Openness of holomorphic maps Chapter II, Theorem 1.18 of Several complex variables VII: Sheaf theoretical methods by Grauert, Peternell and Remmert states:

Let $f: X \to Y$ be holomorphic, and assume that $Y$ is locally irreducible. Then the equation \begin{equation}\dim_x X = \dim_{f(x)}Y + \dim_x X_{f(x)}\end{equation} holds for all points $x \in X$ if and only if the map is open.

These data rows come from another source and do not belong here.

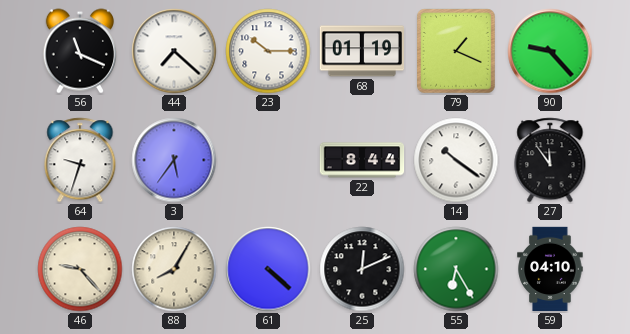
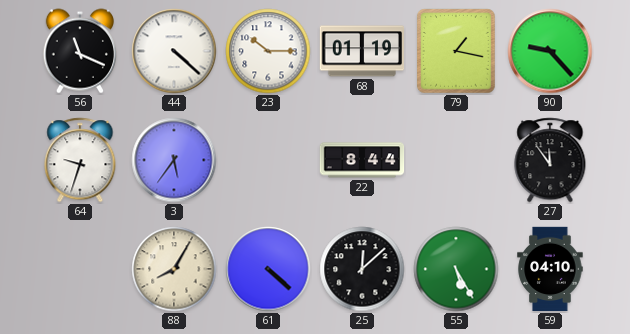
44: 7:22 -> 4:22
79: 1:19 -> 1:17
14: 10:21 -> none
46: 9:23 -> none
25: 12:11 -> 12:08
55: 6:25 -> 5:25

Now consider for example a blow-up $f: X \to \mathbb{A}^2$ of $\mathbb{A}^2$ in $0$, i.e. the special fiber over $0$ is a $\mathbb{P}^1$, and $X \setminus \mathbb{P}^1 \to \mathbb{A}^2 \setminus 0$ is an isomorphism. Then for any point $x \in \mathbb{P}^1$, the criterion of the theorem is not satisfied, as $\dim_x X = 2$, $\dim_{f(x)} \mathbb{A}^2 = 2$ and $\dim_x X_{f(x)} = \dim_x \mathbb{P}^1 = 1$.
But I don't believe that $f$ is not open: If $U \subset X$ is open and does not meet $\mathbb{P}^1$, then clearly $f(U)$ is open. So assume $U \cap \mathbb{P}^1 \not = \emptyset $. Then $f(U \setminus \mathbb{P}^1) \subset \mathbb{A}^2 \setminus 0$ is open, and $f(U \cap \mathbb{P}^1) = \{0\}$. So if $x \in U \cap \mathbb{P}^1$, one can choose a small ball $V \subset U$ around $x$, which maps to a small ball in $\mathbb{A}^2$ around $0$. Hence $0$ is contained in the interior of $f(U)$, and so $f$ is open.
What did I not understand here?
 A: The map $f$ is not open.
We can describe $X$ as
$$ X = \left\{ ((x,y),[u,v]) \mid xu=yv \right\} \subset \mathbf A^2 \times \mathbf P^1. $$
The map $f$ is simply the projection $((x,y),[u,v]) \mapsto (x,y)$.
Now consider the open set $U = \{ v \neq 0 \} \subset X$. I claim that $f(U)$ is not an open set of $\mathbf A^2$.
If $(x,y)$ is a point of $\mathbf A^2$ with $x \neq 0$, then setting $u=\frac{y}{x}$ we get that the point $((x,y),[u,1])$ is in $U$, and $f((x,y),[u,1])=(x,y)$.
This shows that the image of the subset $\{x \neq 0\} \subset U$ is exactly the subset $\{x \neq 0\} \subset \mathbf A^2$.
On the other hand, if $((x,y),[u,v]) \in U$ and $x=0$ then we must have $y=0$. So the image of the subset $\{x=0\} \subset U$ is just the point $(0,0)$.
So $f(U) = \{x \neq 0\} \cup \{ (0,0) \}$, which is not open.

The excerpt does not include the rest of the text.